Wednesday, February 21, 2007
Counties' Prices and Sales
I plotted the number sold (left axis) and median price (right axis) from the DataQuick monthly stats for the 4 southern California coastal counties (click to enlarge).
Generally the rise appears in the first half of a year, with more of a plateau the second half.
You see San Diego prices peaked first, in late 2005. Ventura was next in mid-2006. Orange perhaps had a double-peak in latter 2006. Los Angeles' overall median is still rising, but the Westside has been pretty flat since 2005. Sales volume in all 4 counties have been falling since 2005.
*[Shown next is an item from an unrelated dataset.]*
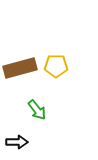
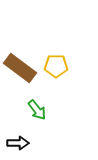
brown rectangle: rotated 52 degrees clockwise
black arrow: moved 1 px right, 1 px down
Do San Diego, Ventura, and Orange County prices appear poised for a bigger fall?
Subscribe to:
Post Comments (Atom)
5 comments:
We are getting hammered here in San Diego...The whole environment is such a joke because while San Diego is beautiful and not as crowded, the job opportunities and salaries are NOT comparable to Los Angeles at all. The entire economy in San Diego runs on real estate and it is going to be getting really ugly as things unwind further. At least Los Angeles has more/higher paying jobs...but still, I looked at some Santa Monica condos around 18th-20th Street a few blocks south of Montana just for fun and they are feeling the pain. Places were dead and the sellers were always "very willing to negotiate". But what joke, who can afford a small 2 bedroom condo for $800K?? This was a few months back, but one of them even had fliers on the table with an article saying that the weakness in the market right now is a great buying opportunity. Why can't people understand that after the greatest run up in history, 6 months of weakness does NOT equal a buying opportunity. This entire bubble has made me question intelligence on a mass scale.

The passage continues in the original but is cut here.